• [TASK INSTRUCTIONS]:
Write out the data word for word, taking care that no picture is carried over.

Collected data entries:

%%

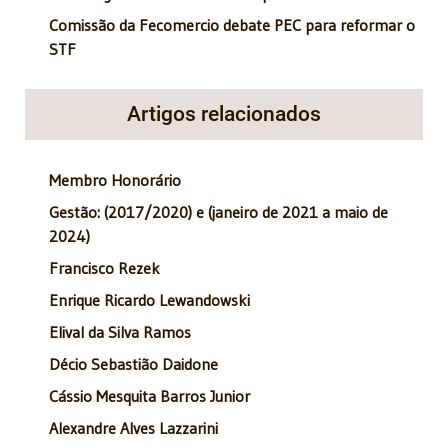
Comissão da Fecomercio debate PEC para reformar o
STF
Artigos relacionados
Membro Honorário
Gestão: (2017/2020) e (janeiro de 2021 a maio de
2024)
Francisco Rezek
Enrique Ricardo Lewandowski
Elival da Silva Ramos
Décio Sebastião Daidone
Cássio Mesquita Barros Junior
Alexandre Alves Lazzarini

%%

• [ANSWER BOX]:
Comissão da Fecomercio debate PEC para reformar o
STF
Artigos relacionados
Membro Honorário
Gestão: (2017/2020) e (janeiro de 2021 a maio de
2024)
Francisco Rezek
Enrique Ricardo Lewandowski
Elival da Silva Ramos
Décio Sebastião Daidone
Cássio Mesquita Barros Junior
Alexandre Alves Lazzarini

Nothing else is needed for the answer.